But opera houses seem reluctant to give the details of the edition being used when an opera is performed. Sometimes this is because these decisions are only made when the opera goes into production, but even then some indication should surely be given. The Paris Opera are reviving their production of The Tales of Hoffmann in May next year. The web site gives full details of casting etc., but no indication of what a potential customer might expect to hear. Will there be spoken dialogue or sung recitative; will the production be the tradition edition or does the opera house use their own edition. If you look at the plot summary, you find out that the Giulietta act comes last, which is a positive thing. These are points which many potential customers will wish to know. Its no good buying expensive tickets and turning up expecting the full sung version and getting the spoken dialogue, or vice versa.

Another opera to which these strictures apply is Carmen. Like Tales of Hoffmann there is the issue of spoken dialogue v. sung recitative, plus the changes made to create a traditional version. Though in the case of Carmen these changes are rather less. Similarly, conductors can decide to take some of the alternative versions of Mozart's mature operas and such decisions similarly need clear warning.

When it comes to baroque operas I don't think that advance warning is necessarily required, but I certainly do feel that programmes should print exactly what we are and are not hearing. I hate having to do the sort of detective work required when listening to a relatively unfamiliar baroque opera and needing to know which bits have been missed out.

I know that not everyone is bothered by these issues and that some would argue that I should be happy to take the presentation, whatever it is, as a work of art created by the conductor, director and cast. But if decisions have been taken, for whatever valid reasons, to take variant readings of the composers text or to cut it, then this information should be clearly available.

Monday, 10 August 2009

Prom 33

To the Albert Hall for the 2nd (evening) half of the BBC Proms piano teamwork day. My main complaint with the programming of this day is that they contrived 2 programmes of piano teamwork without including any of Percy Grainger's pieces for multiple pianos.

The performers for the evening were the London Sinfonietta, BBC Singers plus an impressive array of 8 pianists, all conducted by Edward Gardner. The concert opened with George Antheil's Ballet mecanique. It was performed in the composers 1953 revision, which dropped the parts for pianolas (shame!) and got rid of some of the jazzier bits (shame!), instead we had 4 pianos, 2 xylophones, glockenspiel and other percussion.
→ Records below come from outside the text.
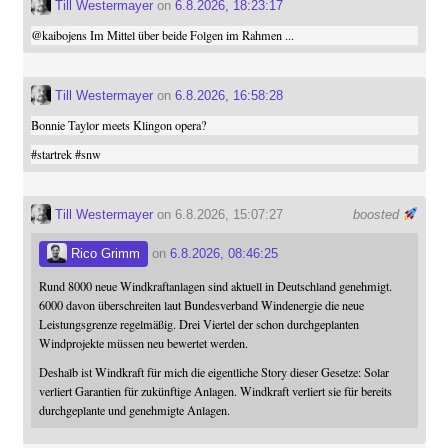
Till Westermayer
on
6.8.2026, 18:23:17
@
kaibojens
Im Mittel über beide Folgen im Rahmen ...
Till Westermayer
on
6.8.2026, 16:58:28
Bonnie Taylor meets Klingon opera?
#
startrek
#
snw
Till Westermayer
on 6.8.2026, 15:07:27
boosted
Rico Grimm
on
6.8.2026, 08:46:25
Rund 8000 neue Windkraftanlagen sind aktuell in Deutschland genehmigt.
6000 davon überschreiten laut Bundesverband Windenergie die neue
Leistungsgrenze regelmäßig. Drei Viertel der schon durchgeplanten
Windprojekte müssen neu bewertet werden.
Deshalb ist Windkraft für mich die eigentliche Story dieser Gesetze: Solar
verliert Garantien für zukünftige Anlagen. Windkraft verliert sie für bereits
durchgeplante und genehmigte Anlagen.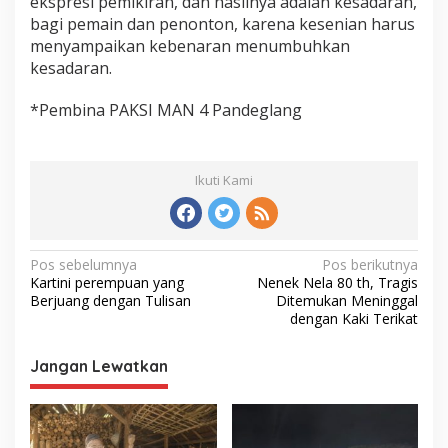
ekspresi pemikiran, dan hasilnya adalah kesadaran,
bagi pemain dan penonton, karena kesenian harus
menyampaikan kebenaran menumbuhkan
kesadaran.
*Pembina PAKSI MAN 4 Pandeglang
Ikuti Kami
Navigasi
Pos sebelumnya
Pos berikutnya
Kartini perempuan yang
Nenek Nela 80 th, Tragis
pos
Berjuang dengan Tulisan
Ditemukan Meninggal
dengan Kaki Terikat
Jangan Lewatkan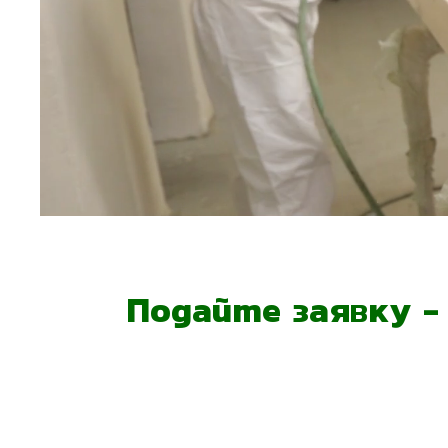
Подайте заявку 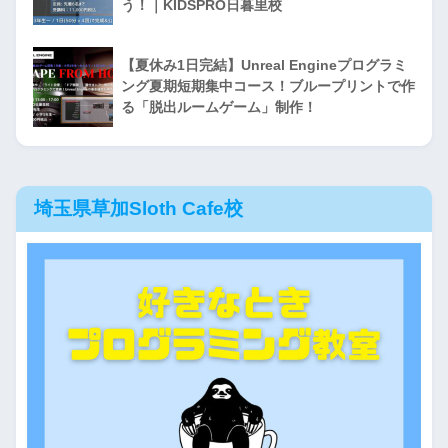
う！｜KIDSPRO日暮里校
【夏休み1日完結】Unreal Engineプログラミ
ング夏期短期集中コース！ブループリントで作
る「脱出ルームゲーム」制作！
埼玉県草加Sloth Cafe校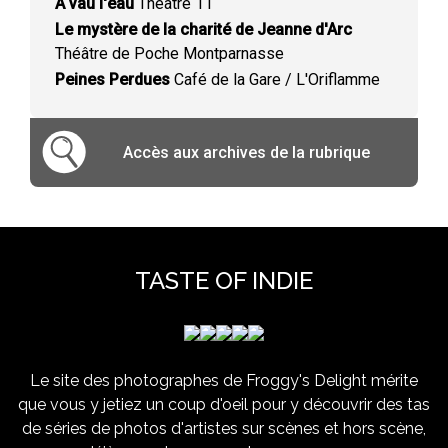
A vau l'eau
Théâtre 11
Le mystère de la charité de Jeanne d'Arc
Théâtre de Poche Montparnasse
Peines Perdues
Café de la Gare / L'Oriflamme
Accès aux archives de la rubrique
TASTE OF INDIE
Le site des photographes de Froggy's Delight mérite
que vous y jetiez un coup d'oeil pour y découvrir des tas
de séries de photos d'artistes sur scènes et hors scène,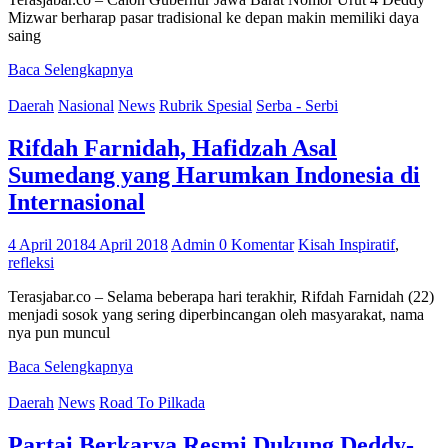
Mizwar berharap pasar tradisional ke depan makin memiliki daya
saing
Baca Selengkapnya
Daerah
Nasional
News
Rubrik Spesial
Serba - Serbi
Rifdah Farnidah, Hafidzah Asal
Sumedang yang Harumkan Indonesia di
Internasional
4 April 2018
4 April 2018
Admin
0 Komentar
Kisah Inspiratif
,
refleksi
Terasjabar.co – Selama beberapa hari terakhir, Rifdah Farnidah (22)
menjadi sosok yang sering diperbincangan oleh masyarakat, nama
nya pun muncul
Baca Selengkapnya
Daerah
News
Road To Pilkada
Partai Berkarya Resmi Dukung Deddy-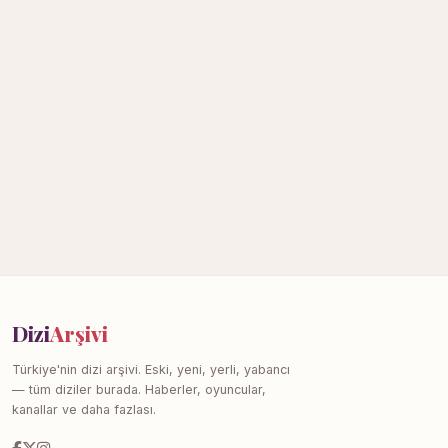
Dizi
Arşivi
Türkiye'nin dizi arşivi. Eski, yeni, yerli, yabancı
— tüm diziler burada. Haberler, oyuncular,
kanallar ve daha fazlası.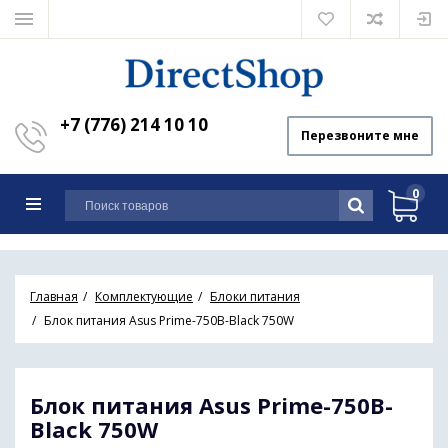
+7 (776) 214 10 10
Перезвоните мне
0
Главная
Комплектующие
Блоки питания
Блок питания Asus Prime-750B-Black 750W
Блок питания Asus Prime-750B-
Black 750W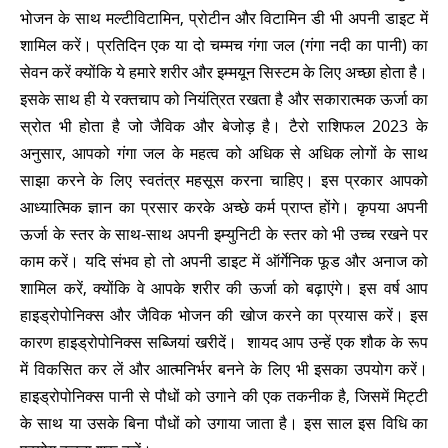
भोजन के साथ मल्टीविटामिन, प्रोटीन और विटामिन डी भी अपनी डाइट में
शामिल करें। प्रतिदिन एक या दो चम्मच गंगा जल (गंगा नदी का पानी) का
सेवन करें क्योंकि ये हमारे शरीर और इम्मयून सिस्टम के लिए अच्छा होता है।
इसके साथ ही ये रक्तचाप को नियंत्रित रखता है और सकारात्मक ऊर्जा का
स्रोत भी होता है जो जैविक और बेजोड़ है। टैरो राशिफल 2023 के
अनुसार, आपको गंगा जल के महत्व को अधिक से अधिक लोगों के साथ
साझा करने के लिए स्वतंत्र महसूस करना चाहिए। इस प्रकार आपको
आध्यात्मिक ज्ञान का प्रसार करके अच्छे कर्म प्राप्त होंगे। कृपया अपनी
ऊर्जा के स्तर के साथ-साथ अपनी इम्युनिटी के स्तर को भी उच्च रखने पर
काम करें। यदि संभव हो तो अपनी डाइट में ऑर्गेनिक फूड और अनाज को
शामिल करें, क्योंकि वे आपके शरीर की ऊर्जा को बढ़ाएंगे। इस वर्ष आप
हाइड्रोपोनिक्स और जैविक भोजन की खोज करने का प्रयास करें। इस
कारण हाइड्रोपोनिक्स सब्जियां खरीदें। शायद आप उन्हें एक शौक के रूप
में विकसित कर लें और आत्मनिर्भर बनने के लिए भी इसका उपयोग करें।
हाइड्रोपोनिक्स पानी से पौधों को उगाने की एक तकनीक है, जिसमें मिट्टी
के साथ या उसके बिना पौधों को उगाया जाता है। इस साल इस विधि का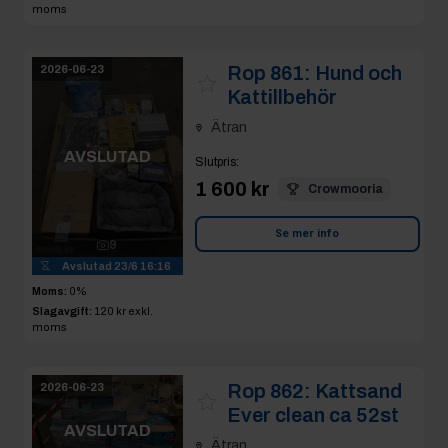
moms
Rop 861:
Hund och
2026-06-23
Kattillbehör
Ätran
AVSLUTAD
Slutpris
:
1 600 kr
Crowmooria
Se mer info
9
Avslutad
23/6 16:16
Moms:
0%
Slagavgift:
120 kr
exkl.
moms
Rop 862:
Kattsand
2026-06-23
Ever clean ca 52st
AVSLUTAD
Ätran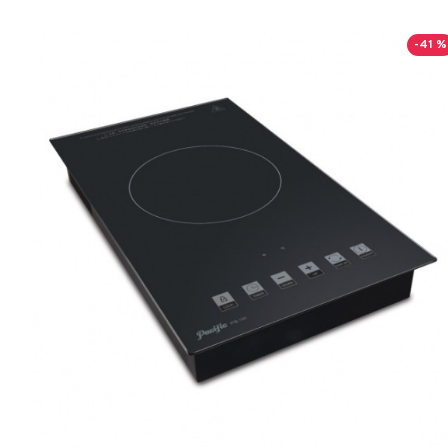
-41 %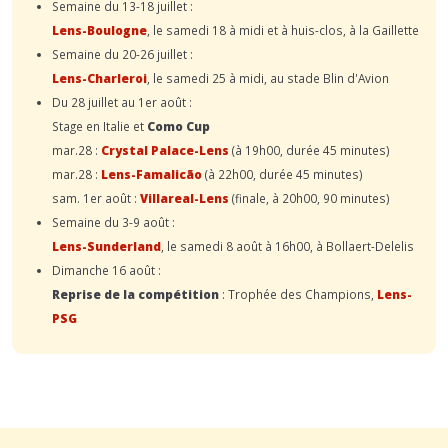
Semaine du 13-18 juillet :
Lens-Boulogne
, le samedi 18 à midi et à huis-clos, à la Gaillette
Semaine du 20-26 juillet :
Lens-Charleroi
, le samedi 25 à midi, au stade Blin d'Avion
Du 28 juillet au 1er août :
Stage en Italie et
Como Cup
mar.28 :
Crystal Palace-Lens
(à 19h00, durée 45 minutes)
mar.28 :
Lens-Famalicão
(à 22h00, durée 45 minutes)
sam. 1er août :
Villareal-Lens
(finale, à 20h00, 90 minutes)
Semaine du 3-9 août :
Lens-Sunderland
, le samedi 8 août à 16h00, à Bollaert-Delelis
Dimanche 16 août :
Reprise de la compétition
: Trophée des Champions,
Lens-
PSG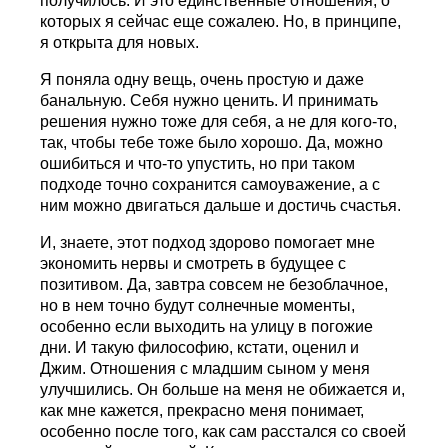
получилось. И это единственные отношения, о
которых я сейчас еще сожалею. Но, в принципе,
я открыта для новых.
Я поняла одну вещь, очень простую и даже
банальную. Себя нужно ценить. И принимать
решения нужно тоже для себя, а не для кого-то,
так, чтобы тебе тоже было хорошо. Да, можно
ошибиться и что-то упустить, но при таком
подходе точно сохранится самоуважение, а с
ним можно двигаться дальше и достичь счастья.
И, знаете, этот подход здорово помогает мне
экономить нервы и смотреть в будущее с
позитивом. Да, завтра совсем не безоблачное,
но в нем точно будут солнечные моменты,
особенно если выходить на улицу в погожие
дни. И такую философию, кстати, оценил и
Джим. Отношения с младшим сыном у меня
улучшились. Он больше на меня не обижается и,
как мне кажется, прекрасно меня понимает,
особенно после того, как сам расстался со своей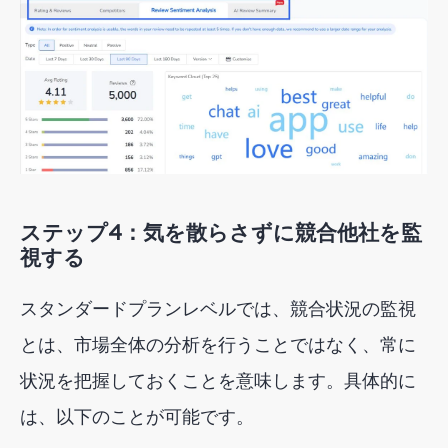
ステップ4：気を散らさずに競合他社を監
視する
スタンダードプランレベルでは、競合状況の監視
とは、市場全体の分析を行うことではなく、常に
状況を把握しておくことを意味します。具体的に
は、以下のことが可能です。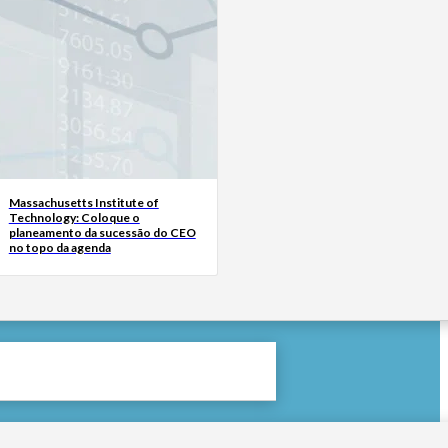
Massachusetts Institute of
Technology: Coloque o
planeamento da sucessão do CEO
no topo da agenda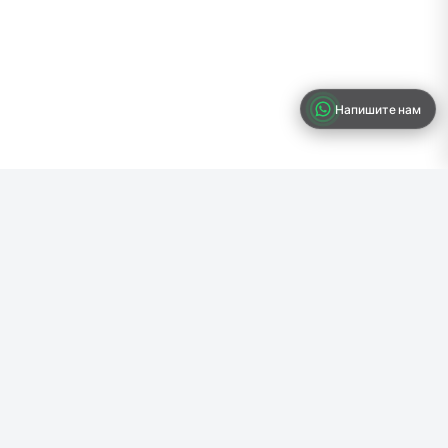
Напишите нам
Готовы начать свой бизнес?
Присоединяйтесь к сотням предпринимателей, которые
уже зарегистрировали бизнес с нами. Быстро, просто и
профессионально.
Начать регистрацию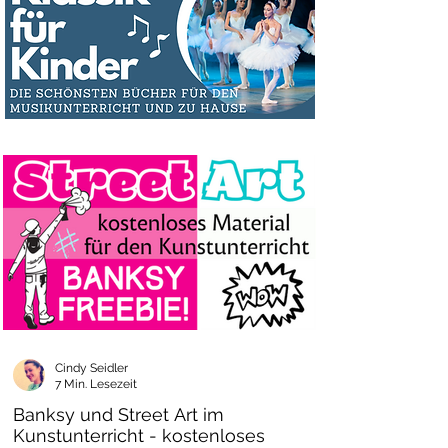
Lösungsblatt. Weitere Aufgaben
regen zur Reflexion im Austausch an.
Funktionieren die Bildkarten auch
ohne Textlesen?
Ja, die Bildkarten können auch rein
über Gesprächsanlässe genutzt
werden (ideal für DaZ-Kinder).
Cindy Seidler
7 Min. Lesezeit
Banksy und Street Art im
Kunstunterricht - kostenloses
The xylophones have the main melodic interest and it was amazing how little real interest there was in the 4 piano parts. Perhaps the piece would have worked better with the accompanying film, or may be in a smaller hall. Though well played, it was a bit underwhelming.

I must confess that I had similar thoughts about the John Adams Grand Piano Music which followed. Here the London Sinfonietta winds seemed to be occasionally ill at ease, almost as if the day's rather grand structure had prevented adequate rehearsal time. Adams textures burbled and pooped along neatly enough, but it lacked the shock value it once had even when the amazing big tune appears in the final movement. But the main problem might have been my ears. This was the first time I'd heard the piece live, all previous encounters having been on disc, notably Adams own recording. Now, the Proms performance did include a limited amount of amplification, but I got the impression that this was mainly confined to the three female singers (the excellent Synergy Vocals), rather than balancing the whole band. Whereas on the recording, you feel everything has been balanced to perfection. Generally I far prefer acoustic performances, but having heard this one I start to wonder whether Adams is right and that his music does need a lot more acoustical intervention.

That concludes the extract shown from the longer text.